→ PROBLEM
Repeat all of the records word for word, but skip any picture.

Source records:
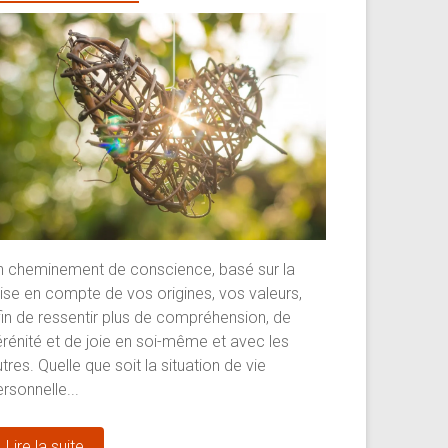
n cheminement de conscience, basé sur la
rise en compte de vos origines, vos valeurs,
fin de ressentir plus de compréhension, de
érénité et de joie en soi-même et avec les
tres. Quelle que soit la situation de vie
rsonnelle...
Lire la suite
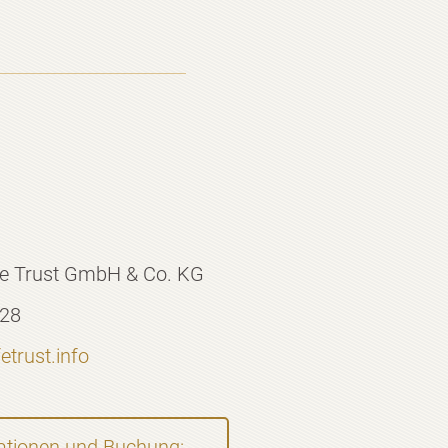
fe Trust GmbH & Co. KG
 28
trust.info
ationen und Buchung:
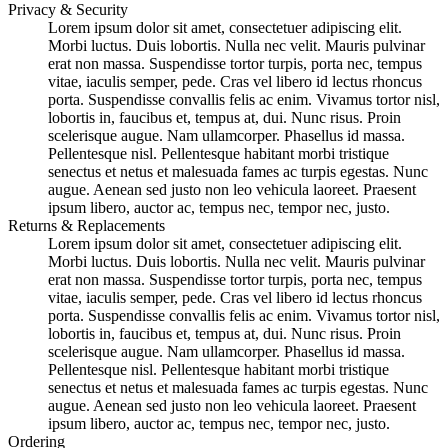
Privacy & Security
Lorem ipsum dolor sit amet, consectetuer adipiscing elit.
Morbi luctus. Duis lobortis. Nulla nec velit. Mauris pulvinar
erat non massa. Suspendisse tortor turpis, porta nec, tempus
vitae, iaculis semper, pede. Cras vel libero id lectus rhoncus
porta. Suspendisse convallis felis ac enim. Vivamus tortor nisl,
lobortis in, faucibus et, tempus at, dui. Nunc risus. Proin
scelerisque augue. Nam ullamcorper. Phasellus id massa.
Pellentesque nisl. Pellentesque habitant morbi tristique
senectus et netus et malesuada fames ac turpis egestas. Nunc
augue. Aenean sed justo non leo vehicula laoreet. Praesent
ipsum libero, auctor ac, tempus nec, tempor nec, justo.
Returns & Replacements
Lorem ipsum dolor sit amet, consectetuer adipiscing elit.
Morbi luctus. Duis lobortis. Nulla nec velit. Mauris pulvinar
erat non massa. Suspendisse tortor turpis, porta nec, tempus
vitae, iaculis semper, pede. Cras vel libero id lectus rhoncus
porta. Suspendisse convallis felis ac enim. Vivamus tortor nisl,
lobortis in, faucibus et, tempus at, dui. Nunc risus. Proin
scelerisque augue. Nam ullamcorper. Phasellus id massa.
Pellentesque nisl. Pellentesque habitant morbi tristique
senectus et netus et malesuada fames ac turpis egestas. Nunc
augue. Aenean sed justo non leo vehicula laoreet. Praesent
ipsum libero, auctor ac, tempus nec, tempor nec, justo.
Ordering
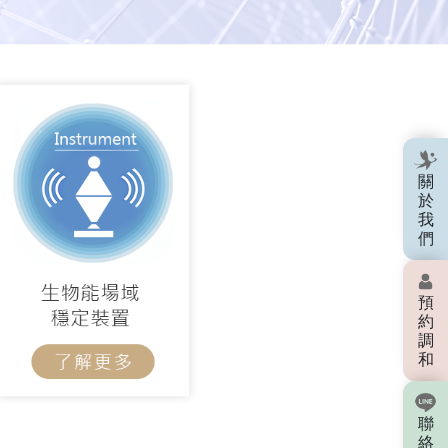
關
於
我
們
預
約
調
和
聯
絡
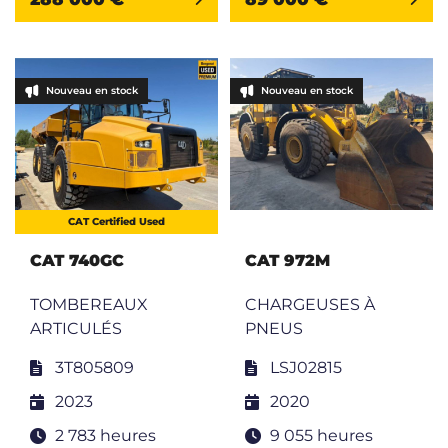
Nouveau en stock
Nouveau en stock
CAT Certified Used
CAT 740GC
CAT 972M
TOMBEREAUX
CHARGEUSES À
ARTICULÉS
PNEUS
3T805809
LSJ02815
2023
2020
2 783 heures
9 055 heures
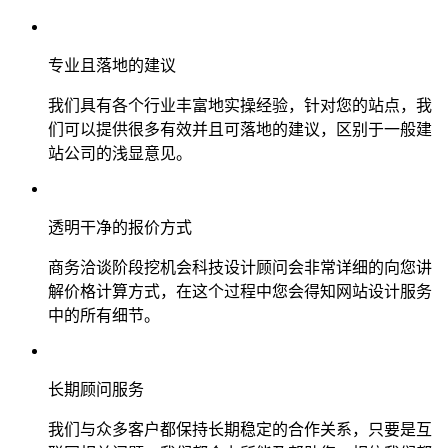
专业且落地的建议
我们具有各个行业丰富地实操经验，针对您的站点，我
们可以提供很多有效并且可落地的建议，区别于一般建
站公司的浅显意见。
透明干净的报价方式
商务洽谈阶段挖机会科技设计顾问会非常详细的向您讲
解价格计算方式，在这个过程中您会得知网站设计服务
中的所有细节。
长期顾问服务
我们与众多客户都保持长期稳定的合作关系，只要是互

→ RESULT BELOW
n cheminement de conscience, basé sur la
rise en compte de vos origines, vos valeurs,
fin de ressentir plus de compréhension, de
érénité et de joie en soi-même et avec les
tres. Quelle que soit la situation de vie
rsonnelle...
Lire la suite
fe Trust GmbH & Co. KG
 28
trust.info
ationen und Buchung:
Privacy & Security
Lorem ipsum dolor sit amet, consectetuer adipiscing elit.
Morbi luctus. Duis lobortis. Nulla nec velit. Mauris pulvinar
erat non massa. Suspendisse tortor turpis, porta nec, tempus
vitae, iaculis semper, pede. Cras vel libero id lectus rhoncus
porta. Suspendisse convallis felis ac enim. Vivamus tortor nisl,
lobortis in, faucibus et, tempus at, dui. Nunc risus. Proin
scelerisque augue. Nam ullamcorper. Phasellus id massa.
Pellentesque nisl. Pellentesque habitant morbi tristique
senectus et netus et malesuada fames ac turpis egestas. Nunc
augue. Aenean sed justo non leo vehicula laoreet. Praesent
ipsum libero, auctor ac, tempus nec, tempor nec, justo.
Returns & Replacements
Lorem ipsum dolor sit amet, consectetuer adipiscing elit.
Morbi luctus. Duis lobortis. Nulla nec velit. Mauris pulvinar
erat non massa. Suspendisse tortor turpis, porta nec, tempus
vitae, iaculis semper, pede. Cras vel libero id lectus rhoncus
porta. Suspendisse convallis felis ac enim. Vivamus tortor nisl,
lobortis in, faucibus et, tempus at, dui. Nunc risus. Proin
scelerisque augue. Nam ullamcorper. Phasellus id massa.
Pellentesque nisl. Pellentesque habitant morbi tristique
senectus et netus et malesuada fames ac turpis egestas. Nunc
augue. Aenean sed justo non leo vehicula laoreet. Praesent
ipsum libero, auctor ac, tempus nec, tempor nec, justo.
Ordering
關
於
我
們
預
約
調
和
聯
絡
Nouveau en stock
Nouveau en stock
CAT Certified Used
CAT 740GC
CAT 972M
TOMBEREAUX
CHARGEUSES À
ARTICULÉS
PNEUS
3T805809
LSJ02815
2023
2020
2 783 heures
9 055 heures
专业且落地的建议
我们具有各个行业丰富地实操经验，针对您的站点，我
们可以提供很多有效并且可落地的建议，区别于一般建
站公司的浅显意见。
透明干净的报价方式
商务洽谈阶段挖机会科技设计顾问会非常详细的向您讲
解价格计算方式，在这个过程中您会得知网站设计服务
中的所有细节。
长期顾问服务
我们与众多客户都保持长期稳定的合作关系，只要是互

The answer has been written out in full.